* _To do_: Find the lines in these entries that include the word "close" and state how many there are, with no other words.

START Input for this task

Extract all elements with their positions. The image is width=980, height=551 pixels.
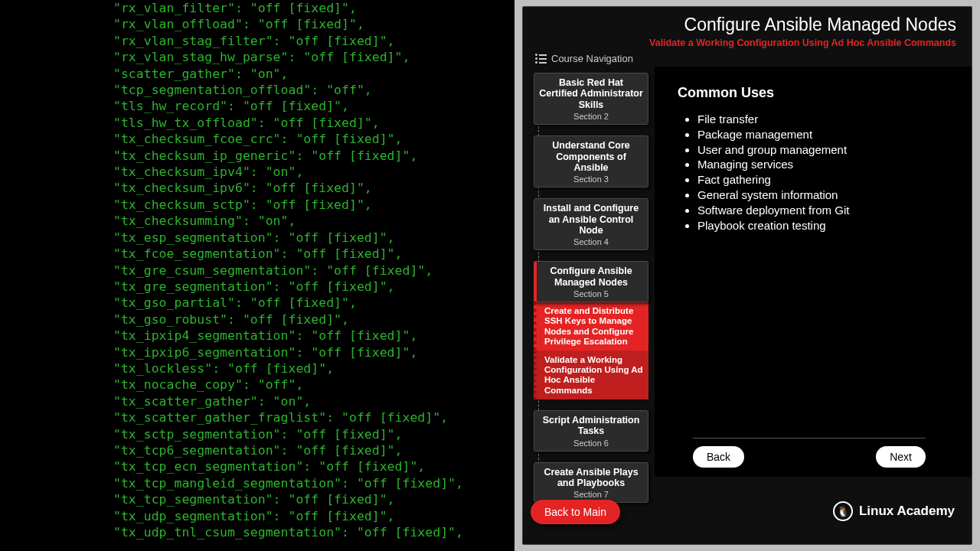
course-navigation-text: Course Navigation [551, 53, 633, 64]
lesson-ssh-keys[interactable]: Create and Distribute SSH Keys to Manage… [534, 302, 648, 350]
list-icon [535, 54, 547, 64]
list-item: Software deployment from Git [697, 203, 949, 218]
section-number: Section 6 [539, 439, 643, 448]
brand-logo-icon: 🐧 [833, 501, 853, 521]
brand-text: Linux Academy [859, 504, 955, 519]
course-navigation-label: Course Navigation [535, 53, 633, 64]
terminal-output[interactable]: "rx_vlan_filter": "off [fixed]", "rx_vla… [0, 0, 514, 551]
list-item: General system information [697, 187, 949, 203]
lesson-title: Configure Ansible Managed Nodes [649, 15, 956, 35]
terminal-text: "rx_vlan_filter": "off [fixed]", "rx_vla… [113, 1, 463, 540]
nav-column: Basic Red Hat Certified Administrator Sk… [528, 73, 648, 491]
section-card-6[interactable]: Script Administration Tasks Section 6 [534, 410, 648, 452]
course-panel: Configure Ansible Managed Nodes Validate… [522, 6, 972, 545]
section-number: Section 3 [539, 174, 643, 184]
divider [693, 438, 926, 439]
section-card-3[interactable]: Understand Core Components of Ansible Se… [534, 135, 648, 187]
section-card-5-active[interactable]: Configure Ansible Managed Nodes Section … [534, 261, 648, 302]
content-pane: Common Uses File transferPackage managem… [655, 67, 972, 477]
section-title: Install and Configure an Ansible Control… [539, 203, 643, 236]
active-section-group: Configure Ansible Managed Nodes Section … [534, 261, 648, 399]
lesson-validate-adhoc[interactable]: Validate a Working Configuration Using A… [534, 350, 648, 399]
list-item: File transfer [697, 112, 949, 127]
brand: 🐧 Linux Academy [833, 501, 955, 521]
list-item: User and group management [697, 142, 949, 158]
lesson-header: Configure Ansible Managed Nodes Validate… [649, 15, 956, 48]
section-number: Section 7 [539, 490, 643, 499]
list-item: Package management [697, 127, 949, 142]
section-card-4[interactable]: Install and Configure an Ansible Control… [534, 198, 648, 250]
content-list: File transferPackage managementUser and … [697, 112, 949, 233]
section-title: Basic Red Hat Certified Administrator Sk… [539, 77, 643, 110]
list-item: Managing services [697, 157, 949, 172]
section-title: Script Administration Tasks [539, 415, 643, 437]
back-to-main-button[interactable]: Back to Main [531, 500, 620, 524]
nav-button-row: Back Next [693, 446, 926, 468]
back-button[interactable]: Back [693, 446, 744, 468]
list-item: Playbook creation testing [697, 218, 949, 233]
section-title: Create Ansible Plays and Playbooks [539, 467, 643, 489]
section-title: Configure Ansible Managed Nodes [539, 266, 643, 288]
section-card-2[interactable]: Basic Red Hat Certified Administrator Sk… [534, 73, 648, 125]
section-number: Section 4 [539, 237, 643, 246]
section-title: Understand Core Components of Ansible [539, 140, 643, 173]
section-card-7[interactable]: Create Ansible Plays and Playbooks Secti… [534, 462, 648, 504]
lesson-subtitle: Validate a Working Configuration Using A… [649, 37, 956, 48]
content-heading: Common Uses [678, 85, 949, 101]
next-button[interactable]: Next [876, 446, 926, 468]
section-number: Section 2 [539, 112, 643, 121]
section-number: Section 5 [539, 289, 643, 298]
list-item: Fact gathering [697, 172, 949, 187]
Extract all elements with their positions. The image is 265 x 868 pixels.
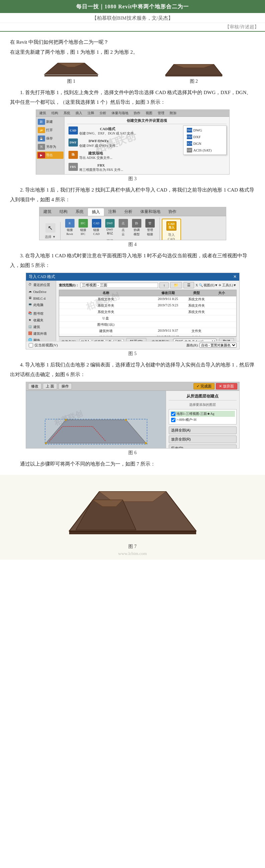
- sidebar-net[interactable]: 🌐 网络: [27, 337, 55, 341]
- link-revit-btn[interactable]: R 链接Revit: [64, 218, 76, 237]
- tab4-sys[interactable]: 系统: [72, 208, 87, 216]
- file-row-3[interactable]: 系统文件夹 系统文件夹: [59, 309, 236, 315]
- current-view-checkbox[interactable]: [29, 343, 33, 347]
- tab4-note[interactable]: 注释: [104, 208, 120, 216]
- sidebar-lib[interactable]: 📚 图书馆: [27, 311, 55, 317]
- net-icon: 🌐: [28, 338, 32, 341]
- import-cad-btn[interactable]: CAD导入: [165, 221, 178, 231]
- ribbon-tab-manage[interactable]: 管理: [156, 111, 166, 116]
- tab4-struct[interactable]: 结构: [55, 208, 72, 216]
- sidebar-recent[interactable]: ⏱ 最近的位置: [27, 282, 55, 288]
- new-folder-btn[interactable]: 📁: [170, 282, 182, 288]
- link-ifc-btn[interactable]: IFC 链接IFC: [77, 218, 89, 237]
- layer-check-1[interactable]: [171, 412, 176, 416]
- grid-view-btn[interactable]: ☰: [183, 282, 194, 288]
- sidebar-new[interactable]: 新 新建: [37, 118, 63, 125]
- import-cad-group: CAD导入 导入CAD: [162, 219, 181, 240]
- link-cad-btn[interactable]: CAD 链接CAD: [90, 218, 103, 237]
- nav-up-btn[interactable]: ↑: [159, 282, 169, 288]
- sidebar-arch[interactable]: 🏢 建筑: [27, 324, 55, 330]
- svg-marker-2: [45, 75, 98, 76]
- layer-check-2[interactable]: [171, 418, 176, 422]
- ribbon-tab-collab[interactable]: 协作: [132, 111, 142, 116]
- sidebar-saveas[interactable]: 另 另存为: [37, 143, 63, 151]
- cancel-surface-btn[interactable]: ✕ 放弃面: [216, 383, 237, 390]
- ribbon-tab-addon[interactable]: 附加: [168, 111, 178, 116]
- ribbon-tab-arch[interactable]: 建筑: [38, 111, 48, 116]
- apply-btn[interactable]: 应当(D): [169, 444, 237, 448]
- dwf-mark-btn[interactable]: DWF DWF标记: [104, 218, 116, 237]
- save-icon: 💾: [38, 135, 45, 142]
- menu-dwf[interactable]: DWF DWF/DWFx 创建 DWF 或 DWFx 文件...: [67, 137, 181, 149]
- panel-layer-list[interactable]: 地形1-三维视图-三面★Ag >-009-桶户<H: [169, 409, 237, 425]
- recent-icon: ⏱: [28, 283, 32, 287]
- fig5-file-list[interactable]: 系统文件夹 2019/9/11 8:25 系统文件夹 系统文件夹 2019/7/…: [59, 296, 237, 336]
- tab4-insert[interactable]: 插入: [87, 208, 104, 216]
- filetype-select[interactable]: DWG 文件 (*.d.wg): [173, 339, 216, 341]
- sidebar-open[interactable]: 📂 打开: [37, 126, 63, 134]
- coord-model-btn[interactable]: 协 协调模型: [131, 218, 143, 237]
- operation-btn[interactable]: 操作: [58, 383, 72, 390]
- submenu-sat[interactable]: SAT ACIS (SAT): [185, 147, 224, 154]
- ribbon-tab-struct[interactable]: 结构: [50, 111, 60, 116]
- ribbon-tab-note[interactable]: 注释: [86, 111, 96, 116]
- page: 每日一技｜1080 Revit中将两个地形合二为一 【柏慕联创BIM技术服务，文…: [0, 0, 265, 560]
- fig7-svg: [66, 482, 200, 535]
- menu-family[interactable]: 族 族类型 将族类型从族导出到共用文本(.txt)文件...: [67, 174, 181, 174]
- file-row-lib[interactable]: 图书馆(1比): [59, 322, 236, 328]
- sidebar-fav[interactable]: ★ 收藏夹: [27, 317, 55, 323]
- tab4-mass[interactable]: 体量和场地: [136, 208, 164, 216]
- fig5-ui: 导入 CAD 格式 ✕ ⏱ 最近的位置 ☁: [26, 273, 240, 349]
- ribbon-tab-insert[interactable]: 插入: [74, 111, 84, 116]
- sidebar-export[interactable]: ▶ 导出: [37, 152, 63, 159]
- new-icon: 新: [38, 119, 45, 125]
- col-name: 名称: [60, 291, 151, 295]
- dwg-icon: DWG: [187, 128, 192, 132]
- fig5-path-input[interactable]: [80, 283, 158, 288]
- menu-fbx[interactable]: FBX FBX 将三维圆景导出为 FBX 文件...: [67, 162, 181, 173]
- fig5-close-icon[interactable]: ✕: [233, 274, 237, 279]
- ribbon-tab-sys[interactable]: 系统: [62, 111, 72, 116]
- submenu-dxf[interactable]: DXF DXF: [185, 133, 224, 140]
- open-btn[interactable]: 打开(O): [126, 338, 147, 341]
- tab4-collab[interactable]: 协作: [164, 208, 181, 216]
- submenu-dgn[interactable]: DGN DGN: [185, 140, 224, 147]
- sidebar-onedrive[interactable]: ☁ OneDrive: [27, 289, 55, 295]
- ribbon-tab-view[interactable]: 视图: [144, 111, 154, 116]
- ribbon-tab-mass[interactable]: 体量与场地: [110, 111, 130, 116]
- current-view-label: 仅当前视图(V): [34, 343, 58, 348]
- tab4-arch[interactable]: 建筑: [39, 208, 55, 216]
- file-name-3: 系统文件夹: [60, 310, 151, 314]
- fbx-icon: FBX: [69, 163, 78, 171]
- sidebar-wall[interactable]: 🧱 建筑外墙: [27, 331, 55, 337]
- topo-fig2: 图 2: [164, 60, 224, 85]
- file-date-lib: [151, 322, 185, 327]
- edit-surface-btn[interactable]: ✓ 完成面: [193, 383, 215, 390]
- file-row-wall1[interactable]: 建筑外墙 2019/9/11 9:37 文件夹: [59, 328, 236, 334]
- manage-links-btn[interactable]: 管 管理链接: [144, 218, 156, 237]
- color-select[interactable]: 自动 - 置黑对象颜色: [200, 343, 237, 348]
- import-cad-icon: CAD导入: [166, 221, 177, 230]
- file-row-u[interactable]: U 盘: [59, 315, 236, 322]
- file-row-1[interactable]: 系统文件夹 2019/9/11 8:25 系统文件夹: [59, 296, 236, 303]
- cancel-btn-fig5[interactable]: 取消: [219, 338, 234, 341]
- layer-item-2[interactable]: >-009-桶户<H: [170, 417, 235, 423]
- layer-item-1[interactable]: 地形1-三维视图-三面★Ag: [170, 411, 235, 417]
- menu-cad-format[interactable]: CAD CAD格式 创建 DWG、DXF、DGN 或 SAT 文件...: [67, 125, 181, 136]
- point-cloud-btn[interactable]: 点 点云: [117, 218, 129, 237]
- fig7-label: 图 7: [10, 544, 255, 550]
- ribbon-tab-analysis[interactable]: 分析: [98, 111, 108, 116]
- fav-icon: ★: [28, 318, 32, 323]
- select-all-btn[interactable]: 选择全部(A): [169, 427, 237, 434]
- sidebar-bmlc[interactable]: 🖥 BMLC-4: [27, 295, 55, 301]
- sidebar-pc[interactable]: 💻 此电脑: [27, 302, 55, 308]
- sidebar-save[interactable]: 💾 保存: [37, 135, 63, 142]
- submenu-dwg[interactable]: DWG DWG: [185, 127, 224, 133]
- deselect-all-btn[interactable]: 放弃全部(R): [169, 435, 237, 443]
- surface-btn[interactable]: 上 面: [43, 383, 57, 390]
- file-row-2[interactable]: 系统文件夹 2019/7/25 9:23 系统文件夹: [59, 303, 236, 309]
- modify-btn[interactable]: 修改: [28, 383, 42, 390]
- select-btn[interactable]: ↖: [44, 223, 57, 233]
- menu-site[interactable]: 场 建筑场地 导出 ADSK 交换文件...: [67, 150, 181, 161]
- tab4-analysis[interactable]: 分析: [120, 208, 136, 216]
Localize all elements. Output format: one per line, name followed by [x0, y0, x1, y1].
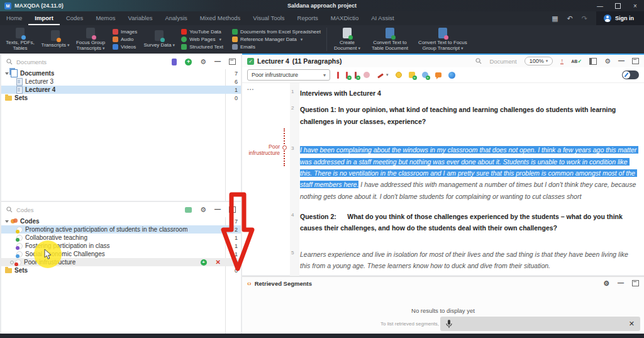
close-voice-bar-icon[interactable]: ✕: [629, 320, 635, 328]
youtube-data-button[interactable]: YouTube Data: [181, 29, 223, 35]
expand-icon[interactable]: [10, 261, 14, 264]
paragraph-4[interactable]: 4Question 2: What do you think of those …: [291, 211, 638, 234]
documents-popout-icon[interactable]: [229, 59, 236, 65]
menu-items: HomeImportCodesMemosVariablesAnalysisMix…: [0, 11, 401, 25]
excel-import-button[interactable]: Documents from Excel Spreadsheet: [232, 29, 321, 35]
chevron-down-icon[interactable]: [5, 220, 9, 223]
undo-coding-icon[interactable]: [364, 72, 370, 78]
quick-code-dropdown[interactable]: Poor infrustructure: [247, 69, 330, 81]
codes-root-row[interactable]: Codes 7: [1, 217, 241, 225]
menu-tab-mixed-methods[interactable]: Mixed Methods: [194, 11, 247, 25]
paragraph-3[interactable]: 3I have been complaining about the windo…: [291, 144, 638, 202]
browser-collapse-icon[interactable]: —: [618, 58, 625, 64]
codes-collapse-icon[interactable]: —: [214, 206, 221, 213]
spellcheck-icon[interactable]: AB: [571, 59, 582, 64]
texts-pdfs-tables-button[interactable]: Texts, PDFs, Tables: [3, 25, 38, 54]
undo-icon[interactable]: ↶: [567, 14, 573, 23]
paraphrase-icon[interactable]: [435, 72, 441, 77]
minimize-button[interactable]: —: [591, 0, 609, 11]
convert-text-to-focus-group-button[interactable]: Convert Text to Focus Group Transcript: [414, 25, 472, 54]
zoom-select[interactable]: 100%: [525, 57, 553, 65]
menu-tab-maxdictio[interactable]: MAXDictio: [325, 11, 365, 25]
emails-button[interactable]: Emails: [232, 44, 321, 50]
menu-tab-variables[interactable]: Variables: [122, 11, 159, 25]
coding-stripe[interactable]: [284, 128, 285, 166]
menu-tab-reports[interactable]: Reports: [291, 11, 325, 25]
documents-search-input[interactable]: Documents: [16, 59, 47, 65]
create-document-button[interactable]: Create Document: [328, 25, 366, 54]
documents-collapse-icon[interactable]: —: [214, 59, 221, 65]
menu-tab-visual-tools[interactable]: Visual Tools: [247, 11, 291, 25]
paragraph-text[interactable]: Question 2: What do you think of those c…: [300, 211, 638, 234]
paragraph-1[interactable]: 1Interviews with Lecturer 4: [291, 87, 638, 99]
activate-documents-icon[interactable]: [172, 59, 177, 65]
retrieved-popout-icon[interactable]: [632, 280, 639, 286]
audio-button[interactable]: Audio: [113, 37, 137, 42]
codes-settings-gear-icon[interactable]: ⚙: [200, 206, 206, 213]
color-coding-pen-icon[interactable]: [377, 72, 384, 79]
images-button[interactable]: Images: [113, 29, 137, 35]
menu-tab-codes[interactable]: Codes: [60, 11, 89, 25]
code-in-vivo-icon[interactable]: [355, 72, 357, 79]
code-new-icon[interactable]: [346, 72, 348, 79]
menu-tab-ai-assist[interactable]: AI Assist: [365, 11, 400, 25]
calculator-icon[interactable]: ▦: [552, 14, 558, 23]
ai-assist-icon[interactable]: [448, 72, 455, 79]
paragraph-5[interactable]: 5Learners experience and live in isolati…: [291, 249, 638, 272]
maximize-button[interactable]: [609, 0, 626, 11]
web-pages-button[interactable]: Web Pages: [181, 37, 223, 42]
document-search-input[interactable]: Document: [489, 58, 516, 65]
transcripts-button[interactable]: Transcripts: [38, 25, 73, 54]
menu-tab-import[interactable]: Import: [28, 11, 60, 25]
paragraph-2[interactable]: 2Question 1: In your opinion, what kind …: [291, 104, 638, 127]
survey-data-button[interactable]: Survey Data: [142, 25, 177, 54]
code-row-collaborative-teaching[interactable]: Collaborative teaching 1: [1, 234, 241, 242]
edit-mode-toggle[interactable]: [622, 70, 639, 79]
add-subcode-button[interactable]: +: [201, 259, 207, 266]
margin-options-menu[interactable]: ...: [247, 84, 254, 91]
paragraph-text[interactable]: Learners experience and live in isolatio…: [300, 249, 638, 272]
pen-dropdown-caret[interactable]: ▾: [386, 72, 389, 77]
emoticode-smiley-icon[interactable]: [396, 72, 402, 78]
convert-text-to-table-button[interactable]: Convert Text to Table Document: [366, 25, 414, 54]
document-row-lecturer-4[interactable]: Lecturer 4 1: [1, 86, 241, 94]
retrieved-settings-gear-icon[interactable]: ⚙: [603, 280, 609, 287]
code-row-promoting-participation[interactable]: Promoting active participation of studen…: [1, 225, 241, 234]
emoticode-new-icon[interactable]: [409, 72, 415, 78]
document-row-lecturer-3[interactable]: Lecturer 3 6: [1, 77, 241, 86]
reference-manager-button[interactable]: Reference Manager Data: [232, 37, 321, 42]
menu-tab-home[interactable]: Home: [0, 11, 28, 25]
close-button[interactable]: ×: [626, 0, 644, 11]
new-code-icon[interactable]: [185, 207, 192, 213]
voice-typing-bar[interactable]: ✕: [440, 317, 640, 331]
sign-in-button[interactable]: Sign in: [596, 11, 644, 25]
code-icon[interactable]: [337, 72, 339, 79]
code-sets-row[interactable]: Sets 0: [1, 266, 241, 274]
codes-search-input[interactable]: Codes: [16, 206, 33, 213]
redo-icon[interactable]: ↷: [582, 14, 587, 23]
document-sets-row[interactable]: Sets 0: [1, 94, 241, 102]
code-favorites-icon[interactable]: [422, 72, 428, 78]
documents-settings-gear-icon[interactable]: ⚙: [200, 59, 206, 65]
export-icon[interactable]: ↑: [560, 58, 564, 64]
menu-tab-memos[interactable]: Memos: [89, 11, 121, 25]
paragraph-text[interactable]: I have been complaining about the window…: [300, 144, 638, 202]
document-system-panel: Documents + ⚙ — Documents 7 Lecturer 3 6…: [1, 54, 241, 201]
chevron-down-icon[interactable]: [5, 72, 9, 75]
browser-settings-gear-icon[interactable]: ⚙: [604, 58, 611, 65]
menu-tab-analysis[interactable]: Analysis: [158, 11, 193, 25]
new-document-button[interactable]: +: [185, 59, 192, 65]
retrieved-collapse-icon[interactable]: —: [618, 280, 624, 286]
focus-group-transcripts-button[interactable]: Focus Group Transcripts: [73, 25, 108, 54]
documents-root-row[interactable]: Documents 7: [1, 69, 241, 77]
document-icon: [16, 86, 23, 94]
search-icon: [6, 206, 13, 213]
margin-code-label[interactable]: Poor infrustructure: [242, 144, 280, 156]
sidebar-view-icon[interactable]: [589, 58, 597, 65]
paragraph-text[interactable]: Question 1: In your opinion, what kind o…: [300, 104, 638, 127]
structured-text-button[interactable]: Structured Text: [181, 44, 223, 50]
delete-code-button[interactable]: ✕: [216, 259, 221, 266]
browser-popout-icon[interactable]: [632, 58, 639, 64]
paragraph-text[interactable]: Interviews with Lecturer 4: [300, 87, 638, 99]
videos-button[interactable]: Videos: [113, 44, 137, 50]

END Input for this task

* _Solution to the exercise_: 3